1960-70'li yıllarda görülen mpox virüsüyle 2022'de salgın yapan virüsün ve şu an yeni çıkan varyantın birbirinden farklı olduğunu; aynı virüsün kendisini adapte etmiş hali olduğunu söyleyen Tulunay, panik yaratacak bir süreç olmadığının da altını çizerek şunları söyledi: "DSÖ panik olalım diye değil, önlem amacıyla bunu bize duyurdu. 2022 yılında çok hızlı yayıldı İngiltere'de ve pek çok Avrupa ülkesinde. Hangi ülkede kapanma ya da herhangi karantina önlemine gidildi? Çünkü sonuçta aşısıyla bunun önüne geçildi ve İngiltere'de vakalar 6 ay içinde sıfırlandı. Alınabilecek önlemler, tedavisi varken, ben hiç sanmıyorum ki Covid-19 günlerine tekrar geri dönelim. Sonuçta korunmak, tedavi etmekten her zaman daha ucuz ve daha kolay" dedi.
"BİRİNCİ BASAMAK VE ACİLLERDE FARKINDALIK ARTIRILMALI"
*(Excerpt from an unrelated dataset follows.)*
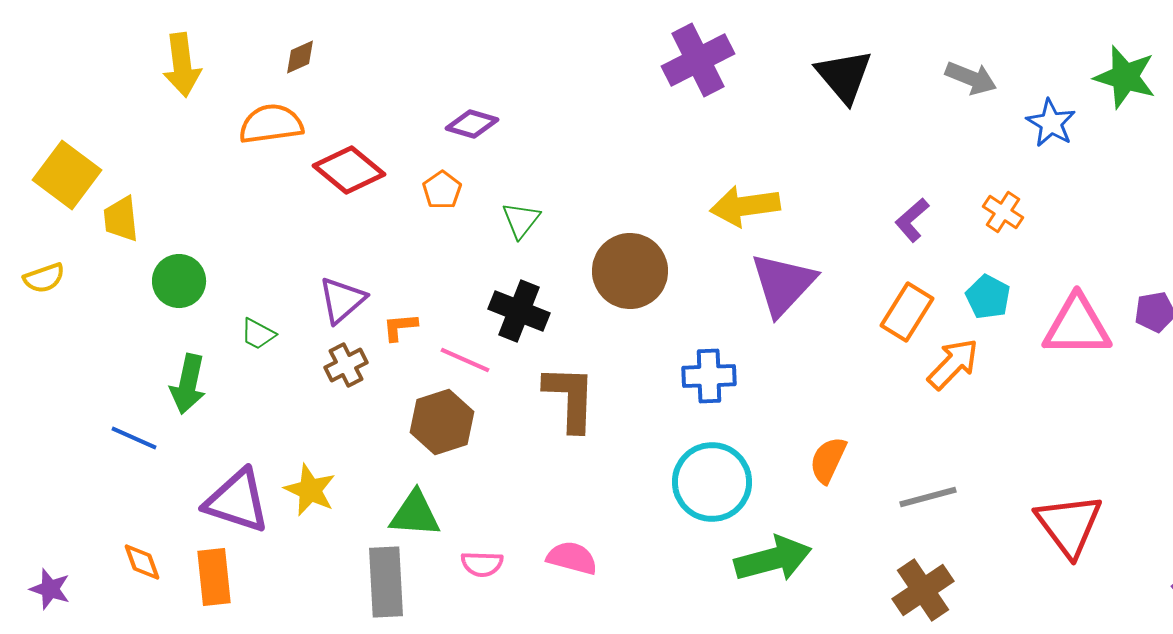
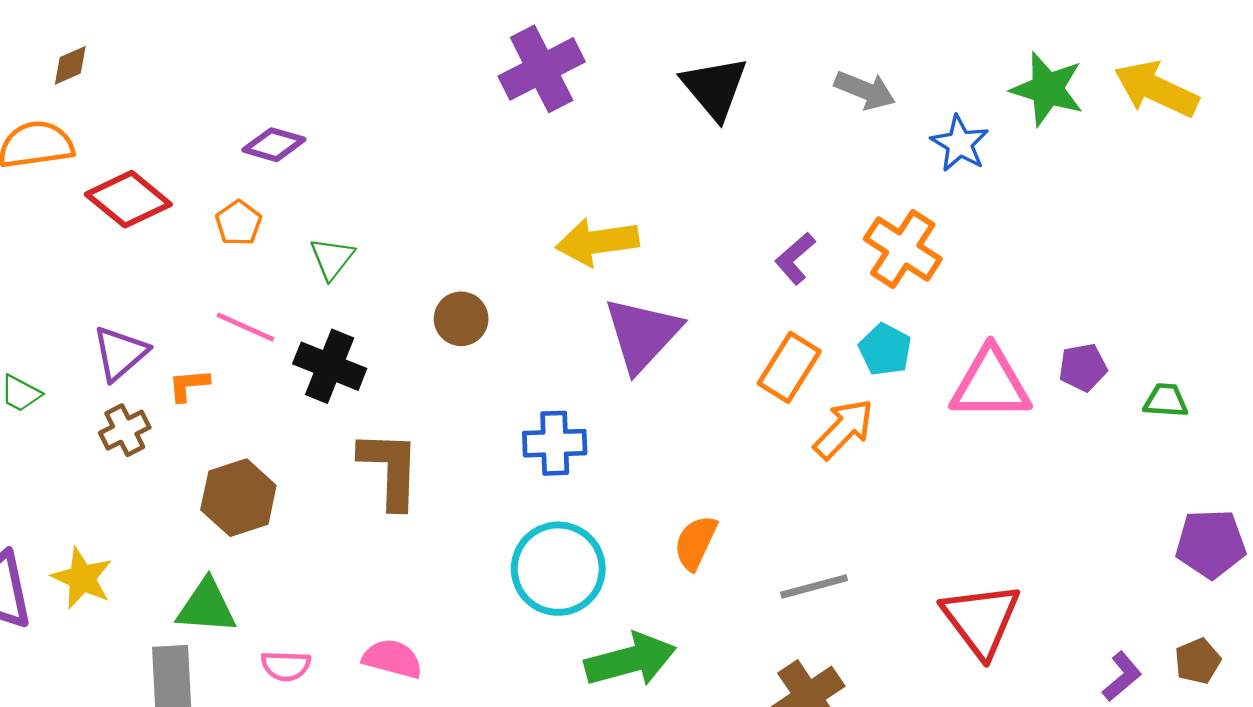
orange cross: (1003, 212) -> (903, 249), size x1.6
brown circle: (630, 271) -> (461, 319), size x0.6
pink line: (465, 360) -> (246, 327), moved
Sadece seyahatle ilgili kontroller değil, birinci basamak ve acil sağlık hizmetlerindeki profesyonellere mpox ile ilgili bilinçlendirme çalışmaları yaparak da önlem alınması gerektğini kaydeden Tulunay, sözlerini şu uyarılarla noktaladı: "Hastalar genellikle yüksek ateşle geldikleri zaman, grip ya da Covid-19 ile karıştırılabiliyor. Doktorlar bunun bilincinde olarak bu riski gösteren, bu risk altında olabilecek gruptaysa bu hastalar, örneğin seyahat geçmişlerini de sorgulayarak, bu kişilere mpox testi de yaparak önlem alabilirler. Ama birinci basamak sağlık hizmetleri ve acillerde bilinmiyorsa, buna karşı yaptırmak da akıllarına gelmiyorsa, orada bazı şeyleri kaçırabiliriz. Test imkanlarının da artırılması lazım. Yine gümrük kontrolleri ve seyahat-uçuş kontrollerinin sıkı tutulması lazım. Bence insanlar da komplo teorilerini bırakıp eğer ki bir aşı varsa ve bu işi işe yarıyorsa, bu aşı veya tedavinin neden Türkiye'de ya da kendi ülkelerinde olmadığını sorgulamalı" diye konuştu.